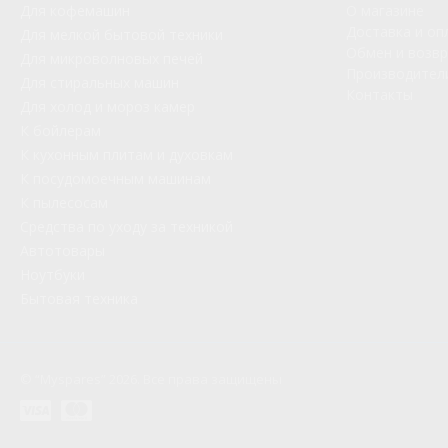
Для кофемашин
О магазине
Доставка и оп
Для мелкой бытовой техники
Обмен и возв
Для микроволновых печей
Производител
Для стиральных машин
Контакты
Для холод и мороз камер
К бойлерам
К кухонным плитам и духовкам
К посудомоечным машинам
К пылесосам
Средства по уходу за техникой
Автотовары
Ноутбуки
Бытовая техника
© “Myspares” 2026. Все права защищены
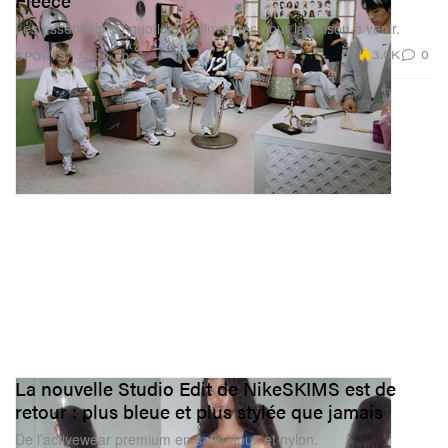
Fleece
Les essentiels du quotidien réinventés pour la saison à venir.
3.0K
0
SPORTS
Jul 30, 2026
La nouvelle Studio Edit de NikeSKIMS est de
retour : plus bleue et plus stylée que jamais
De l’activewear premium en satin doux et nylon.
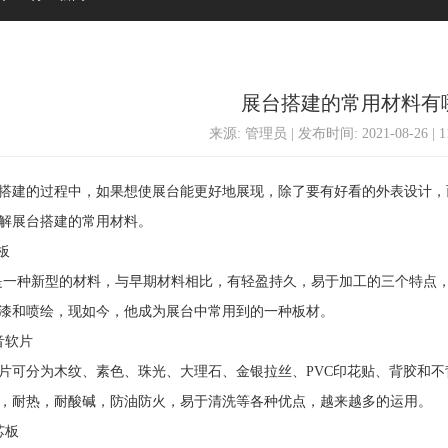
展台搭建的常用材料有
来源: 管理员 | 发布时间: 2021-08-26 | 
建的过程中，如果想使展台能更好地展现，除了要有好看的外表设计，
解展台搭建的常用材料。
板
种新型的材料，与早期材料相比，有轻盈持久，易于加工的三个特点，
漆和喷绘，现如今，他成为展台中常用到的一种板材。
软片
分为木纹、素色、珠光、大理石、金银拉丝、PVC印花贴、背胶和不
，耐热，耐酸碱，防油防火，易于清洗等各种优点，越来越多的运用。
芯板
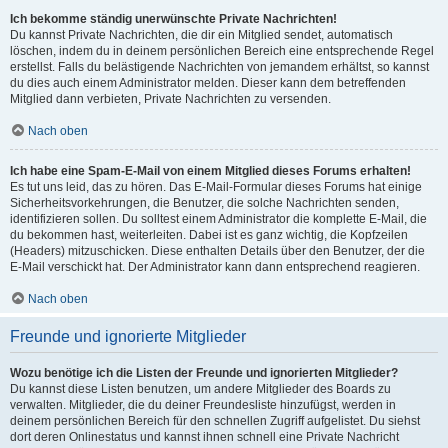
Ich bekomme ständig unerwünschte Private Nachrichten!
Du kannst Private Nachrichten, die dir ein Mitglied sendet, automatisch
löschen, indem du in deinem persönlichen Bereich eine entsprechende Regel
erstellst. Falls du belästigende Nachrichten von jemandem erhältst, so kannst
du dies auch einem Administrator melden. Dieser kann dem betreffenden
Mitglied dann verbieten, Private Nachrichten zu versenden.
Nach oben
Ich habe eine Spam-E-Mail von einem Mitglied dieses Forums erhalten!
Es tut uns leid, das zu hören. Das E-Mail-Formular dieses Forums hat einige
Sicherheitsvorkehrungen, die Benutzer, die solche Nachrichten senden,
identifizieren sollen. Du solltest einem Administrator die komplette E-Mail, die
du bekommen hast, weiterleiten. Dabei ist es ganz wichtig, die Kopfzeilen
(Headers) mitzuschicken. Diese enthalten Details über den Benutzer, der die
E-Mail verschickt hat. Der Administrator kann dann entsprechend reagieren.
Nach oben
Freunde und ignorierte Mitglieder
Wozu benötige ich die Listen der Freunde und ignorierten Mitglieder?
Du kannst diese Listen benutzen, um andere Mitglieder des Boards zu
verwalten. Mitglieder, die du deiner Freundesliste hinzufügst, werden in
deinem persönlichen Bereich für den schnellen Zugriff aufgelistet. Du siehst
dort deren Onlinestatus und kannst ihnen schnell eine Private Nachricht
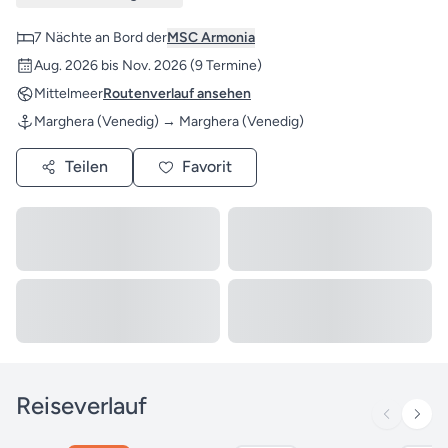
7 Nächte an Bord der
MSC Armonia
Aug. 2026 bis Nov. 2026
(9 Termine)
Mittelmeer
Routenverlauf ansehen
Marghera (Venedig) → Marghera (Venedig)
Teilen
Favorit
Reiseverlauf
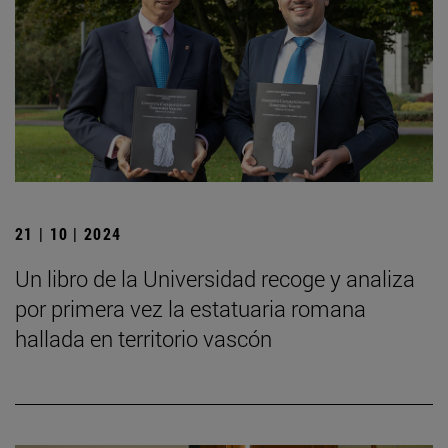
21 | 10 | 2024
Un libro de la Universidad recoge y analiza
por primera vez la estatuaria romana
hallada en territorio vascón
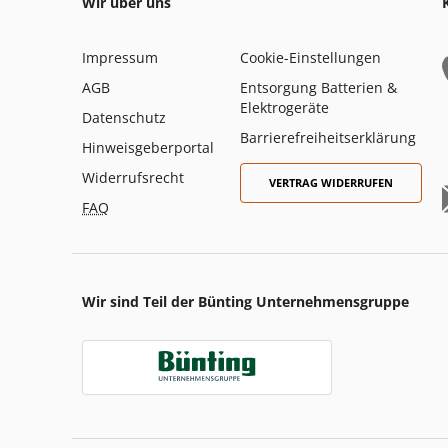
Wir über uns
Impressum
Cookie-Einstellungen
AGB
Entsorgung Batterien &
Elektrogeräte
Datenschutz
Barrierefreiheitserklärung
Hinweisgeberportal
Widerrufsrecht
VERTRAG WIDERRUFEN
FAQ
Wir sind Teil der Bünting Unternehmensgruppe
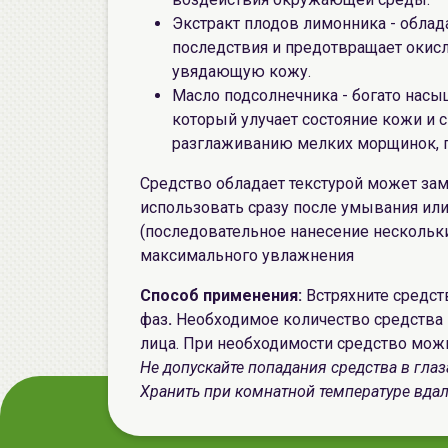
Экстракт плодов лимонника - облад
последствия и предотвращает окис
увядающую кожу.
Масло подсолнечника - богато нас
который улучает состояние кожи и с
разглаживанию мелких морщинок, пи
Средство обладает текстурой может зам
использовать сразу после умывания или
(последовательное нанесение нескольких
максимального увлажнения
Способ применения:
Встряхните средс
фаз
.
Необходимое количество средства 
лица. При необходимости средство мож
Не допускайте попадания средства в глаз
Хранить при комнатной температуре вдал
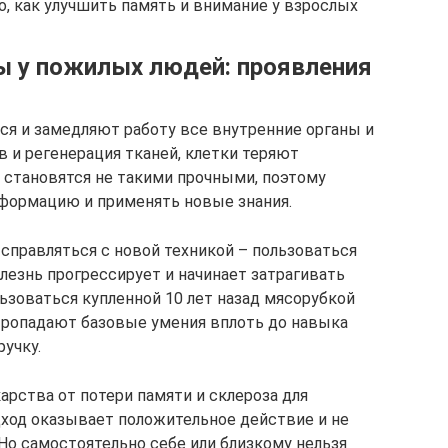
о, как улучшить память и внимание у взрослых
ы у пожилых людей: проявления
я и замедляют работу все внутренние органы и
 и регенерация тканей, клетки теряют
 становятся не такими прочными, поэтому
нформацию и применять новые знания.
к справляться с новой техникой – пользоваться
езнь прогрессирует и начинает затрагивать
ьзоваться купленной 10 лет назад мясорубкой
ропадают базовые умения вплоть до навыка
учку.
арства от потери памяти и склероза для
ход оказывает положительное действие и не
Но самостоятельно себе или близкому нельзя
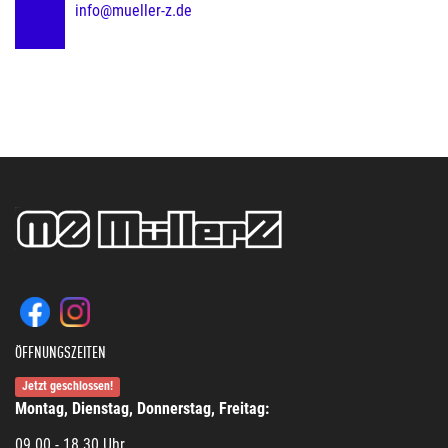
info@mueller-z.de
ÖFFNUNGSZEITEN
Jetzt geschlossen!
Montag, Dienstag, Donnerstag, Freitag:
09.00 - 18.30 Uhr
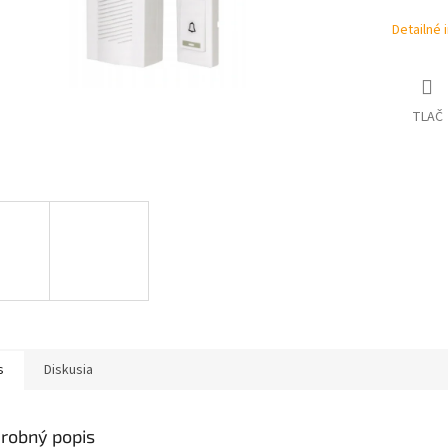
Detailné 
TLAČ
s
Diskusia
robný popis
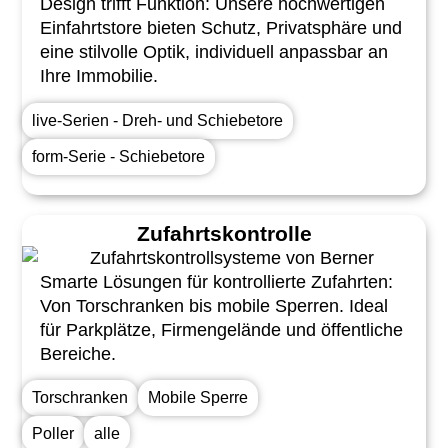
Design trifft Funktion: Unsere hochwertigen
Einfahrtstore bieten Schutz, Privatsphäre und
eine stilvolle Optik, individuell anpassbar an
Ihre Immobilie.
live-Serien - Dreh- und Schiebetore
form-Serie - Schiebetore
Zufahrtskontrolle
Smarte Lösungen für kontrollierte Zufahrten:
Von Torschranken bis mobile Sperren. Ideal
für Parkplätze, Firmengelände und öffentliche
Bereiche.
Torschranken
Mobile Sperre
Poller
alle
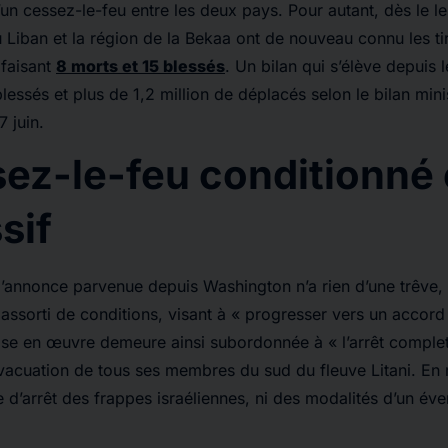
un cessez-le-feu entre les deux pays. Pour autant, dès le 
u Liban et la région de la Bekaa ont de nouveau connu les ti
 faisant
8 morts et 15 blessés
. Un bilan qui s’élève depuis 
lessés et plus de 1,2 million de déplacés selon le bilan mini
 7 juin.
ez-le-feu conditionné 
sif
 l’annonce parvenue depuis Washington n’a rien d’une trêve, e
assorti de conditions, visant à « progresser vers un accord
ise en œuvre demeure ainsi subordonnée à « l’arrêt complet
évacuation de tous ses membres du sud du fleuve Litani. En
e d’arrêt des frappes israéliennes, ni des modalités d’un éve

_What you should do_: Begin with the line that contains "Smarte Lösungen für" and repeat every line through the end of the data, exactly and only those lines, leaving out the pictures.

_Answer for this exercise_:
Smarte Lösungen für kontrollierte Zufahrten:
Von Torschranken bis mobile Sperren. Ideal
für Parkplätze, Firmengelände und öffentliche
Bereiche.
Torschranken
Mobile Sperre
Poller
alle
un cessez-le-feu entre les deux pays. Pour autant, dès le 
u Liban et la région de la Bekaa ont de nouveau connu les ti
 faisant
8 morts et 15 blessés
. Un bilan qui s’élève depuis 
lessés et plus de 1,2 million de déplacés selon le bilan mini
 7 juin.
ez-le-feu conditionné 
sif
 l’annonce parvenue depuis Washington n’a rien d’une trêve, e
assorti de conditions, visant à « progresser vers un accord
ise en œuvre demeure ainsi subordonnée à « l’arrêt complet
évacuation de tous ses membres du sud du fleuve Litani. En
e d’arrêt des frappes israéliennes, ni des modalités d’un éve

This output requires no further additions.